A possibilidade de a Prefeitura de Goiânia recorrer à Justiça para invalidar trechos do Programa Escudo Feminino (Lei nº 11.595/2026) provocou duas reações distintas na capital. Enquanto o Ministério Público de Goiás (MPGO) convocou a gestão municipal para discutir a integração da rede de atendimento às vítimas de violência doméstica, o autor da lei, vereador Major Vitor Hugo (PL), iniciou uma mobilização popular em defesa do texto aprovado pela Câmara Municipal.

O impasse ganhou novos contornos após a revelação de que o Paço Municipal avaliava ajuizar uma medida judicial para barrar os dispositivos restabelecidos pelo Legislativo, que derrubou o veto parcial do prefeito Sandro Mabel. Entre outras medidas, a lei prevê o repasse de auxílio financeiro para que mulheres em situação de violência ou sob risco possam adquirir equipamentos de autodefesa, como spray de pimenta e dispositivos eletrônicos, além de armas de fogo, desde que atendidos os requisitos previstos na legislação federal.

Alinhamento no MPGO

Diante do impasse jurídico e institucional, o MPGO promoveu, na última sexta-feira, 28, uma reunião da Rede Municipal de Enfrentamento à Violência Doméstica contra a Mulher de Goiânia. O encontro teve como objetivo redefinir os fluxos de encaminhamento das vítimas na rede de atendimento e discutir os possíveis impactos da derrubada do veto.

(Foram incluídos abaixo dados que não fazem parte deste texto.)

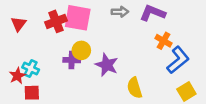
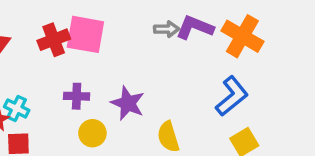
gray arrow: (120, 12) -> (167, 29), moved
orange cross: (163, 41) -> (242, 36), moved, size x1.6
yellow circle: (81, 50) -> (92, 133), moved

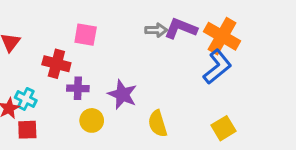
pink square: (85, 34) -> (86, 35), size x0.7
red cross: (54, 40) -> (56, 64), moved, turned 36
blue L-shape: (232, 96) -> (217, 67), moved

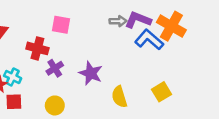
blue L-shape: (217, 67) -> (149, 40), moved, turned -100
purple cross: (78, 88) -> (55, 68), turned -35
yellow circle: (92, 120) -> (55, 105), moved
yellow square: (224, 128) -> (161, 92), moved

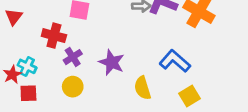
blue L-shape: (149, 40) -> (175, 61), moved
yellow square: (161, 92) -> (190, 96), moved
yellow circle: (55, 105) -> (73, 87), moved

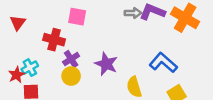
cyan cross: (27, 66) -> (30, 68), turned 35
yellow circle: (73, 87) -> (71, 76), moved

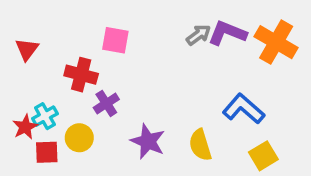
gray arrow: (133, 13) -> (198, 35), turned -35
purple star: (106, 64) -> (148, 141), moved
yellow circle: (71, 76) -> (79, 138), moved

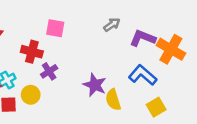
purple L-shape: (227, 33) -> (143, 38), moved
orange cross: (276, 42) -> (171, 49), moved
purple star: (148, 141) -> (95, 85), moved

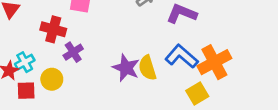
orange cross: (171, 49) -> (214, 62), moved, turned 32
yellow semicircle: (113, 100) -> (147, 68), moved

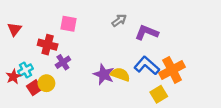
yellow semicircle: (147, 68) -> (120, 74), turned 126
red square: (26, 91) -> (34, 88), moved, turned -32

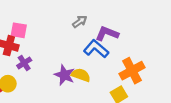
pink square: (68, 24) -> (19, 30), moved
blue L-shape: (147, 66) -> (96, 49), moved

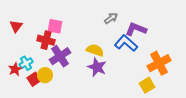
purple cross: (24, 63) -> (60, 56), size x1.5
yellow semicircle: (81, 75) -> (95, 50), moved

Participaram da reunião o prefeito Sandro Mabel, que seguiu recomendação do próprio Ministério Público ao vetar parcialmente a lei, e a secretária de Políticas para as Mulheres, Assistência Social e Direitos Humanos, Erizania de Freitas. Pelo MPGO, estiveram presentes os coordenadores dos Núcleos de Gênero e do Grupo de Atuação Especial de Defesa dos Direitos da Mulher (Gaedim), André Lobo Alcântara Neves e Carla Brant Correa Sebba Roriz, além de promotores que atuam nos Juizados de Violência Doméstica.

Mobilização política

Paralelamente às discussões no MPGO, a possibilidade de judicialização provocou reação do vereador Major Vitor Hugo. O parlamentar iniciou um abaixo-assinado contra a iniciativa da Prefeitura de tentar barrar a aplicação integral da lei.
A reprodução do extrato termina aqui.